Le parti républicain n'offre aucune alternative viable à l'ACA. Ils ne considèrent pas les soins de santé comme un droit humain. Le bien-être est difficile à atteindre, qu'il soit physique ou mental, si l'on n'a pas accès aux soins tôt. Les personnes sans prestations d’assurance n’ont pratiquement aucun accès à des soins de santé mentale adéquats.
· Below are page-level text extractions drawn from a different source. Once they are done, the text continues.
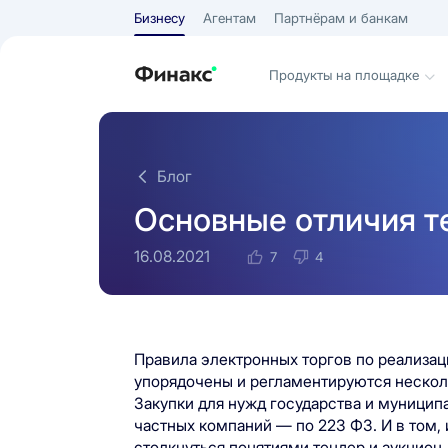
Бизнесу
Агентам
Партнёрам и банкам
Продукты на площадке
Блог
Основные отличия т
16.08.2021
7
4
Правила электронных торгов по реализац
упорядочены и регламентируются нескол
Закупки для нужд государства и муницип
частных компаний — по 223 ФЗ. И в том, 
столкнуться понятиями тендер и аукцион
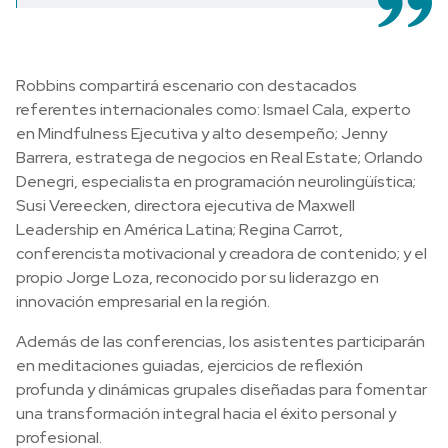
Robbins compartirá escenario con destacados
referentes internacionales como: Ismael Cala, experto
en Mindfulness Ejecutiva y alto desempeño; Jenny
Barrera, estratega de negocios en Real Estate; Orlando
Denegri, especialista en programación neurolingüística;
Susi Vereecken, directora ejecutiva de Maxwell
Leadership en América Latina; Regina Carrot,
conferencista motivacional y creadora de contenido; y el
propio Jorge Loza, reconocido por su liderazgo en
innovación empresarial en la región.
Además de las conferencias, los asistentes participarán
en meditaciones guiadas, ejercicios de reflexión
profunda y dinámicas grupales diseñadas para fomentar
una transformación integral hacia el éxito personal y
profesional.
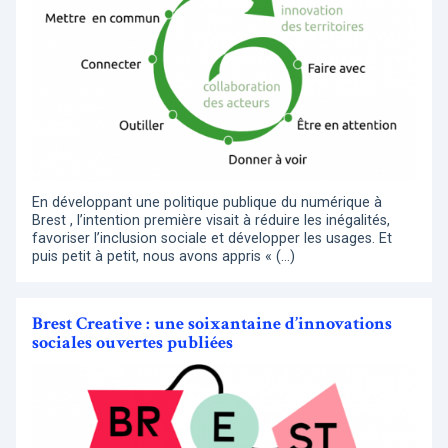
En développant une politique publique du numérique à
Brest , l’intention première visait à réduire les inégalités,
favoriser l’inclusion sociale et développer les usages. Et
puis petit à petit, nous avons appris « (…)
Brest Creative : une soixantaine d’innovations
sociales ouvertes publiées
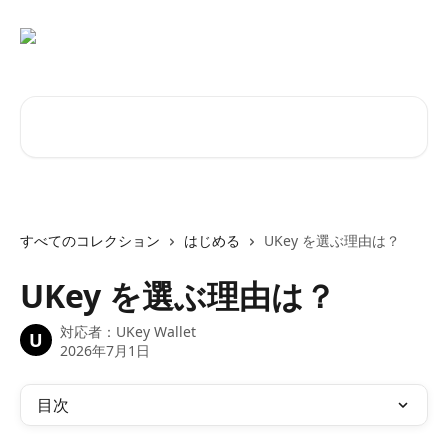
メインコンテンツにスキップ
記事を検索...
すべてのコレクション
はじめる
UKey を選ぶ理由は？
UKey を選ぶ理由は？
対応者：
UKey Wallet
U
2026年7月1日
目次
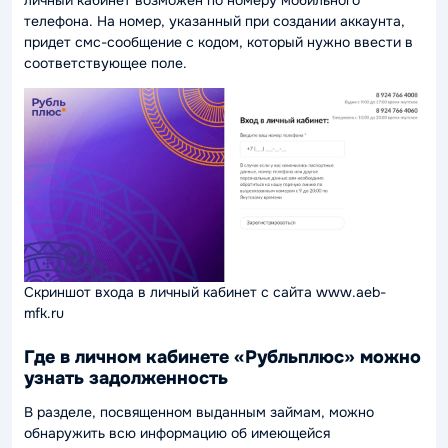
личный кабинет возможен по номеру мобильного
телефона. На номер, указанный при создании аккаунта,
придет смс-сообщение с кодом, который нужно ввести в
соответствующее поле.
Скриншот входа в личный кабинет с сайта www.aeb-
mfk.ru
Где в личном кабинете «Рубльплюс» можно
узнать задолженность
В разделе, посвященном выданным займам, можно
обнаружить всю информацию об имеющейся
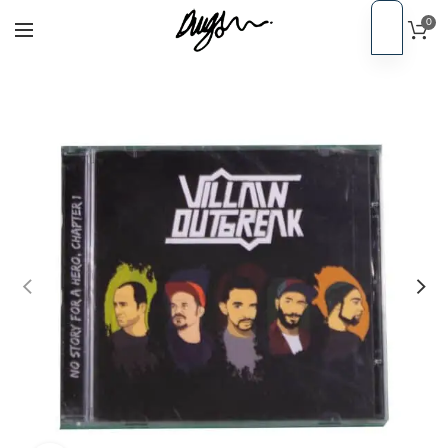
0
PT
Início
CDs
EN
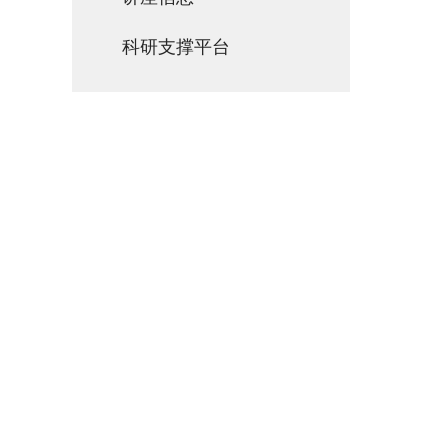
科研支撑平台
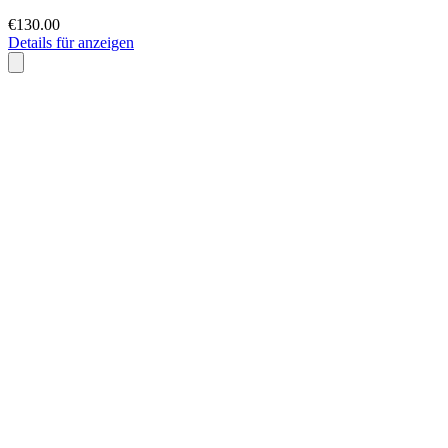
€130.00
Details für anzeigen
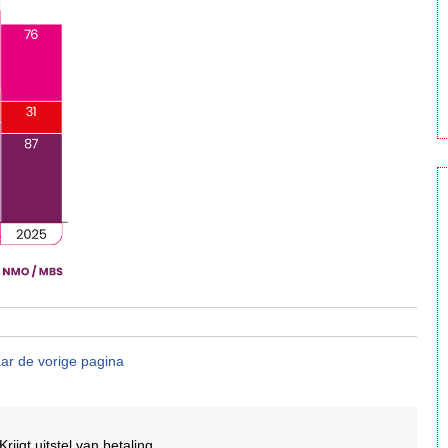
ar de vorige pagina
Krijgt uitstel van betaling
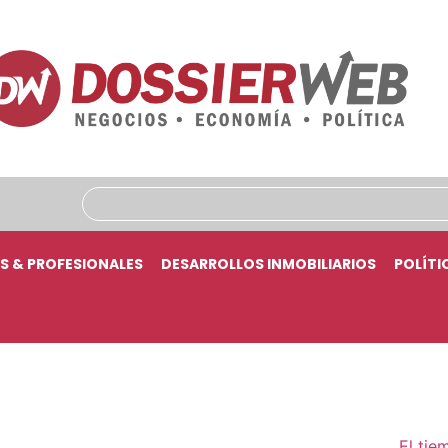
S & PROFESIONALES
DESARROLLOS INMOBILIARIOS
POLÍTI
El tie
Mary G. Alberts, Eden Prairie

ÉCART DE RÉUSSITE

Intervenir pendant le K-2, c'est trop tard

Le district scolaire de Minneapolis envisage de s’attaquer à «l’écart de réussite entre les élèves blancs et les élèves de couleur» en «redoublant les moyens de renforcer les compétences des élèves de la maternelle à la deuxième année» (“Mpls. les écoles se concentrent sur les compétences de la maternelle à la 2 e année pour combler les lacunes », page de garde, 15 novembre). Ayant passé près de 50 ans dans l’enseignement public et au cours des 15 dernières années à faire du bénévolat dans une école primaire urbaine, je suggérerais que le district envisage sérieusement de déplacer son point de départ à 2 ou 3 ans. Malheureusement, les programmes obligatoires de pré-maternelle ne font pas partie du paysage éducatif du Minnesota ou de tout autre État.

La préparation à une carrière scolaire réussie commence bien avant la maternelle. Parfois, lorsque je travaille avec un élève de première année alors qu’il essaie de maîtriser l’ABC ou compte jusqu’à 10, je verse une larme lorsque je réalise à quel point mes élèves sont déjà derrière.